Dalla Torah, (Deuteronomio 22:25): “Se l’uomo, comunque, ha trovato la ragazza fidanzata nel campo, e l’uomo l’ha afferrata ed è giaciuto con lei, allora deve morire solo l’uomo che è giaciuto con lei”.

Domanda: Quale è il significato della violenza nella spiritualità?

Risposta: La violenza rappresenta la diversità fra il desiderio ed il Masach (schermo). Non bisognerebbe fare ricorso alla violenza. D’altra parte vi sono desideri che non possono essere corretti in altro modo. Vediamo certi esempi anche nel nostro mondo, tra gli animali e gli umani. Questa è la conseguenza del comportamento spirituale.

Nel nostro mondo vi è un complesso sistema comportamentale tra uomo e donna, che ha ovviamente origine negli stati spirituali del Masach e del desiderio.

Da una parte una donna, consciamente o inconsciamente, provoca un uomo, nel senso che lei lo attrae, anche al punto che egli la potrebbe violentare. Nel nostro mondo la donna può esserne, in parte, psicologicamente inconsapevole, ma nel mondo spirituale è così. Dobbiamo quindi capire che tutto questo è un sistema molto complicato.

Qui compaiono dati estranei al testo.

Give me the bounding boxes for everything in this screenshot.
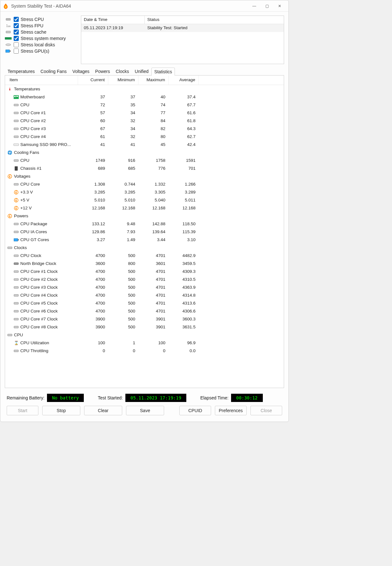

Quando iniziamo a svelare i nostri desideri ed a pensare a come correggerli, siamo stupiti che sia proprio perché viviamo nel nostro mondo illusorio che noi riceviamo, attraverso di esso, la capacità di descrivere gli stati spirituali. Dopotutto non vi è linguaggio nel mondo spirituale e non vi sono oggetti separati quali uomo, donna, campagna, città e così via.

Sarebbe molto difficile descrivere tutto questo se i kabbalisti non usassero il linguaggio dei rami.

Quindi, nel nostro mondo, è possibile descrivere così bene ogni cosa e con tali dettagli che vi sono parole per tutto, ad esempio “Un uomo trova una ragazza fidanzata in campagna e quest’uomo le usa violenza”.

Significa che la Torah usa migliaia di parole diverse che descrivono un determinato stato nel dettaglio e se noi descriviamo questo stato con un linguaggio kabbalistico, allora stiamo parlando del modo in cui il Masach interagisce col desiderio, come si approcciano l’uno all’altro, come si incontrano in campagna, cioè al di fuori dell’influenza di tutti gli altri, visto che così nessuno ha la possibilità di influenzarli e limitarli.

Il Masach tenta in ogni modo di operare una correzione, anche su un desiderio che non è adatto a questo. Come principio quest’azione non è corretta ma il desiderio può essere corretto in questo modo.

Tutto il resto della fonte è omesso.